For those of you who are unfamiliar with the political climate in Guyana, there is a distinct racial divide between the Indo-Guyanese and Afro-Guyanese which has resulted in a climate of violence in the Country. The Afro-Guyanese are descendants of Africans, and perceive themselves as the true Guyanese believing that they have a greater right to Guyana than the Indo-Guyanese who arrived after them as indentured workers under British colonial rule.
To exacerbate the tension between the two ethnic groups the British made land available to the Indo-Guyanese in the late nineteenth century while denying land ownership to Afro-Guyanese several decades earlier which resulted in the reinforcement of Afro-Guyanese resentment towards the Indo-Guyanese in the colony.

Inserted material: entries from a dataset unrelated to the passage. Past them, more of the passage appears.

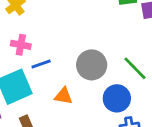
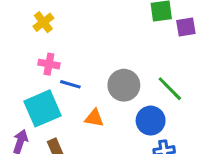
blue line: (41, 64) -> (70, 84), turned 36

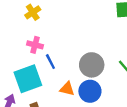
blue line: (70, 84) -> (50, 62), turned 42
blue circle: (151, 121) -> (90, 91), moved

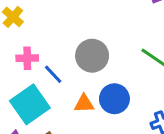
gray circle: (92, 65) -> (92, 56), moved

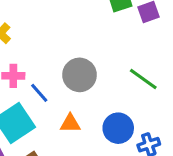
blue circle: (114, 99) -> (118, 128), moved

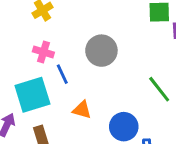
gray circle: (80, 75) -> (101, 51), moved

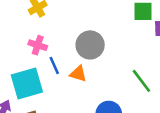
orange triangle: (82, 110) -> (78, 74), moved

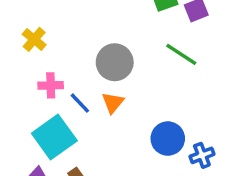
orange triangle: (78, 74) -> (113, 103), turned -48
green line: (141, 81) -> (181, 54), moved

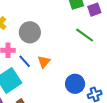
gray circle: (115, 62) -> (30, 32), moved

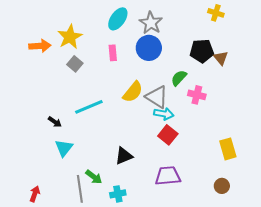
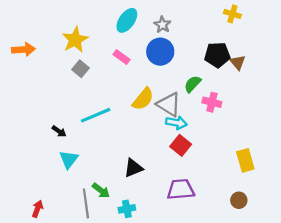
gray star: (151, 23) -> (162, 25), size x0.7
orange arrow: (40, 46) -> (23, 49), moved
pink rectangle: (113, 53) -> (121, 57), turned -49

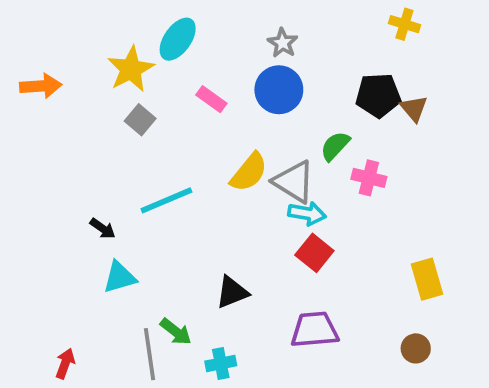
cyan ellipse: (127, 20) -> (178, 39), moved
cyan triangle: (69, 159) -> (120, 277), turned 36

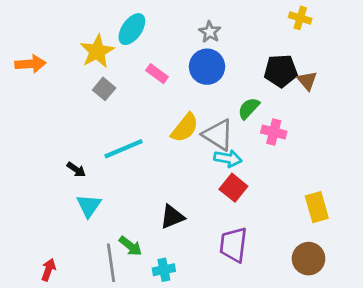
cyan triangle: (120, 277) -> (89, 206), turned -40
purple trapezoid: (314, 330) -> (233, 245), turned -78
brown circle: (416, 348) -> (309, 259), size x1.5

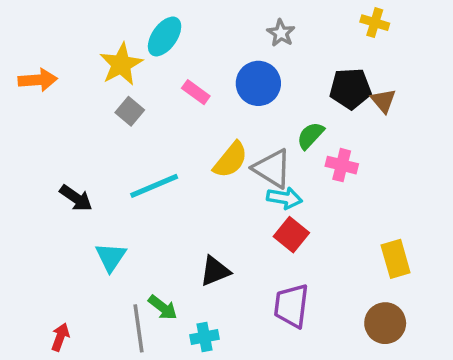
gray star: (210, 32) -> (281, 33), moved
black arrow: (76, 170) -> (76, 198), moved, size x1.4

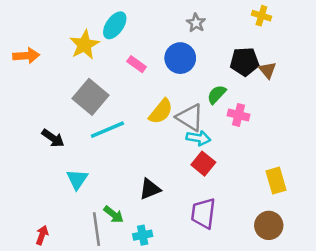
gray square: (130, 111) -> (90, 97), moved, size x1.8

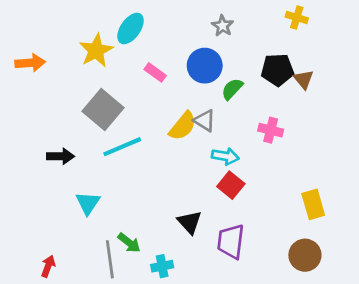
green semicircle: (217, 94) -> (232, 89), moved
gray triangle: (190, 117) -> (205, 121), moved, size x0.7
black arrow: (53, 138) -> (60, 156), turned -35
black triangle: (150, 189) -> (190, 222), moved, turned -50

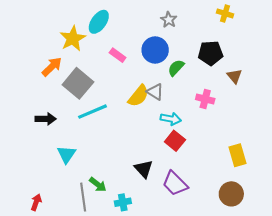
orange arrow: (30, 63) -> (52, 67), moved, turned -40
brown triangle: (304, 79) -> (234, 76), moved
purple trapezoid: (231, 241) -> (175, 184), turned -52

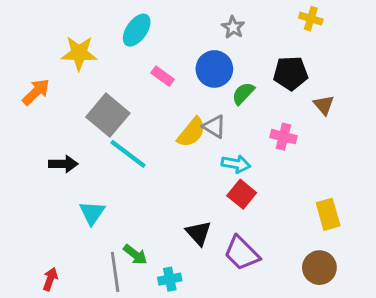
yellow star: (73, 39) -> (79, 53), moved, turned 30
orange arrow: (52, 67) -> (36, 92), moved
cyan line: (93, 112) -> (128, 154), turned 60

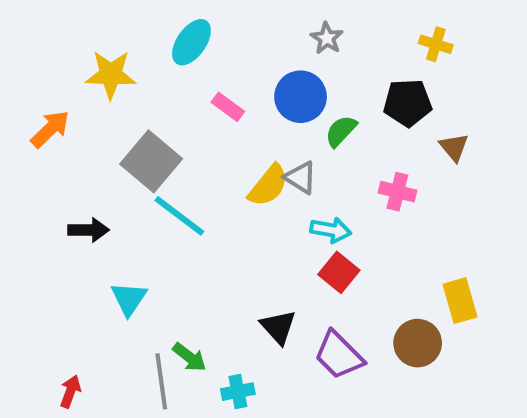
yellow cross: (311, 19) -> (436, 44), moved
brown circle: (319, 268) -> (418, 343), moved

These tensions have remained today in Guyana and the result is that Indo-Guyanese are being singled out by Afro-Guyanese and are suffering physical abuse and violence at the hands of government agents, as well as by individuals.
At trial we submitted the most recent Department of State Country Reports, as well as other available evidence to corroborate my client’s claim that Indo-Guyanese are being targeted by Afro-Guyanese which included evidence that establishes that in Guyana “overt racial hostility” is “getting worse” and that Indo-Guyanese are “targets of attacks” by “Afro-Guyanese militant groups”.
In my brief I am arguing that the Court committed a reversible error of law by denying my client’s application for asylum because it found that my Client testified credibly as to the attack on his family, the record contains evidence that there is a pattern and practice of continuing persecution of Indo-Guyanese in Guyana, and that my client’s fear of return is both subjectively, and objectively reasonable.
Statistically the Immigration Court in Buffalo, New York is one of the most difficult Courts in the United States to obtain a grant of asylum. We have our work cut out for us. Wish me luck.